Curiosamente, los castillos de esos fuegos –el momento cumbre de muchas fiestas de pueblo y ciudad en mis visitas al norte de mi país en mi niñez- apenas se conocen en Teutonia.

Por otro lado, como todos los años tengo que adquirir esos peligrosos juguetes para mis hijos, me quedé asombrado cuando descubrí que existe toda una Industria Pirotécnica alemana, teniendo en cuenta que lo que más se suele ver en este país son productos importados, principalmente de China.

Lo fascinante para mí, empero, lo constituye el hecho de que la pólvora, es decir, uno de los canales expresivos del espíritu violento y guerrero y poco dado a querer entenderse del Mono Sapiens –aún en estos días que muchos creen solo de ‘Gran Desarrollo’ civilizado-, fomentó otro gran avance: el de la metalurgia.

Y el dominio de los metales, les abrió a los europeos varios frentes en el mundo.

La llamada Conquista de América por los españoles, para empezar, no hubiera sido posible sin el desarrollo de los metales utilizados en sus armas, sus armaduras de hierro, herramientas e instrumentos. Incluso los de navegación.

La importancia de las armaduras de los llamados conquistadores, por otra parte, es algo a lo que no se le ha dado la importancia debida en esa llamada conquista.

¡Ya quisiera ver yo la cara que pondrían algunos –en el mundo de hoy- al ver aparecer de pronto criaturas con armas desconocidas y provistas de un traje que las hiciera inmunes a las balas, por ejemplo!

Y lo mismo se podría decir sobre los caballos de los españoles de entonces.

Tienen que haber causado verdadero terror entre los Incas y Aztecas esos ‘gigantescos’ animales totalmente desconocidos para ellos.

Para estos últimos, el animal doméstico más grande, si no estoy equivocado, era el guajolote o pavo.
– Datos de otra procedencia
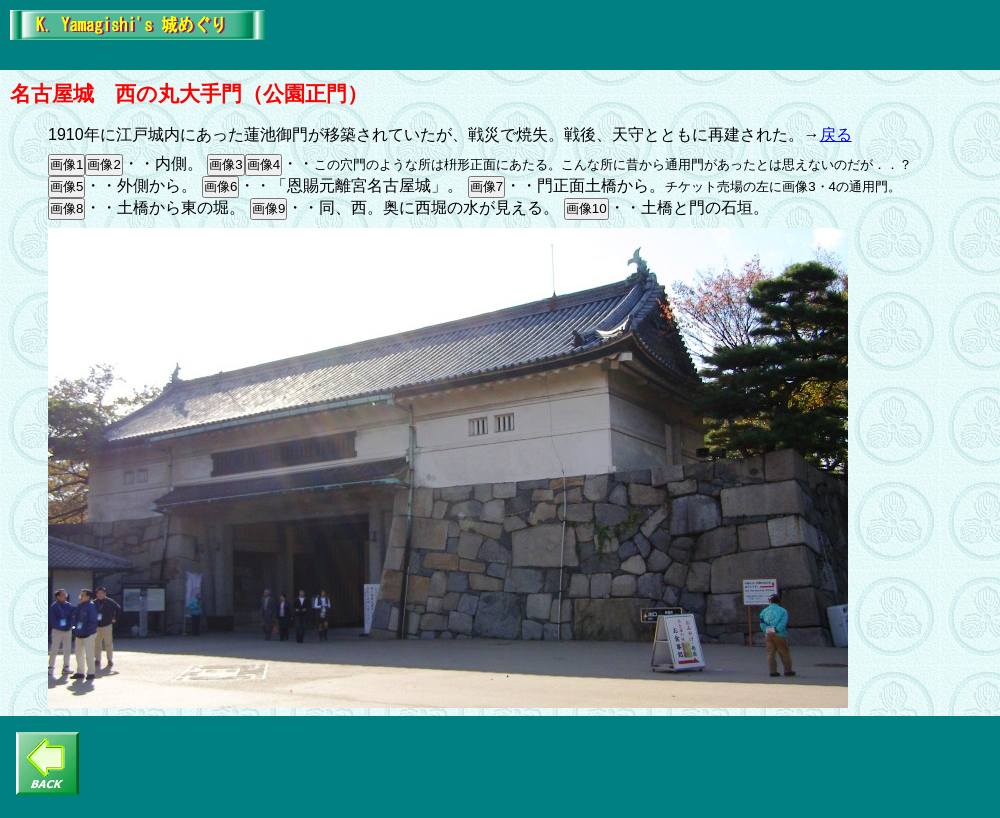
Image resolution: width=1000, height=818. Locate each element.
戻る (836, 134)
Los incas, por su parte, se servían de los auquénidos como la llama y la alpaca, pero solo como proveedores de alimento y como animales de carga; relativamente pequeños y pocos dados a correr, por lo demás.

Curiosamente, el avance de la metalurgia -la ciencia de la extracción y el tratamiento de los metales-, en un principio solo con perspectivas bélicas, hizo posible luego dos grandes revoluciones.
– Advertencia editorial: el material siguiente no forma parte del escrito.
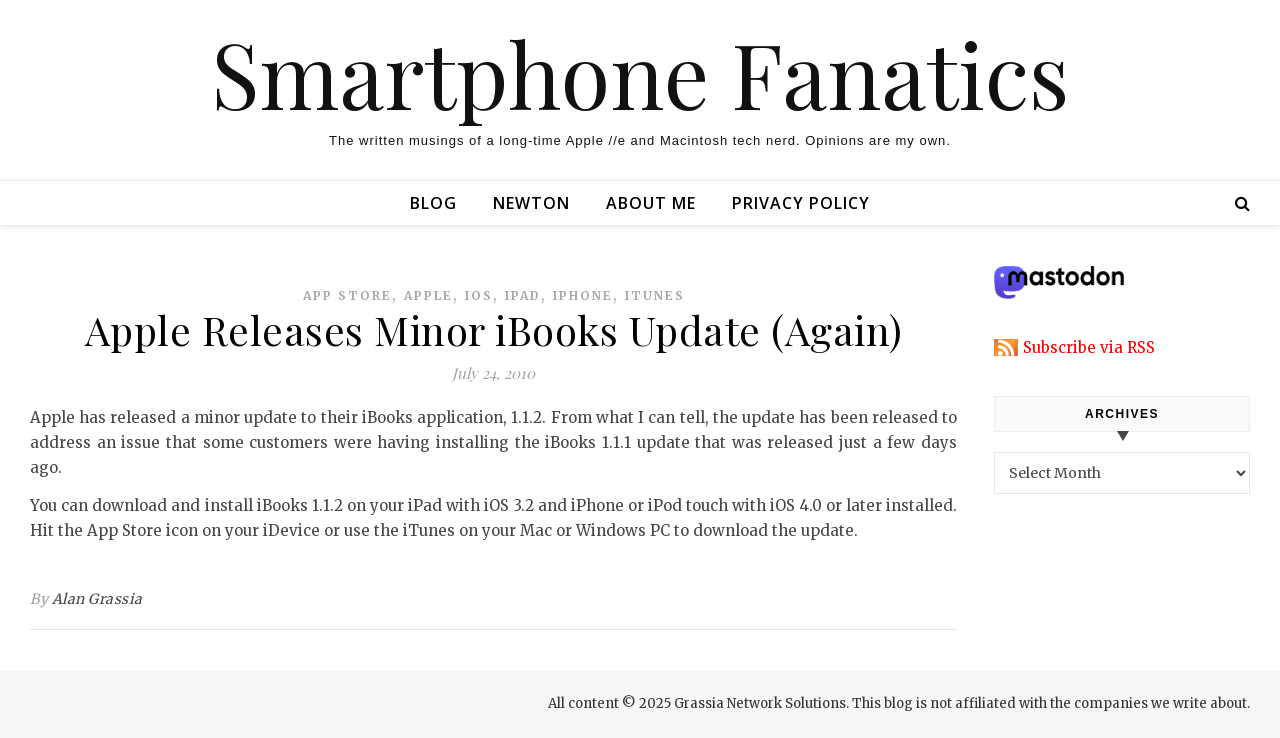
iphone (583, 295)
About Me (651, 203)
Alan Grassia (97, 599)
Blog (433, 203)
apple (428, 295)
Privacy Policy (801, 203)
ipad (523, 295)
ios (479, 295)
Fueron la industrial y la de las comunicaciones, por medio del ferrocarril esta última, la misma que catapultó al comercio y, éste, a su vez, como un castillo de fuegos artificiales avanzando en su combustión, catapultó a la segunda revolución industrial.

La pólvora, por todo esto, tiene su atractivo desde el punto de vista de su papel combustible en la urdimbre de la historia.

UN REGUERO DE PROGRESO Y DESGRACIA

Por la llamada Ruta de la Seda –según se dice, bautizada así en 1870 por el barón alemán Richthofen, la Seidenstraße– no solo llegaba ese producto a Europa.

La seda era uno de los productos principales de la China, pero no el único. Ésta también exportaba pieles, cerámica, porcelana, especies, jade, bronce, laca y hierro.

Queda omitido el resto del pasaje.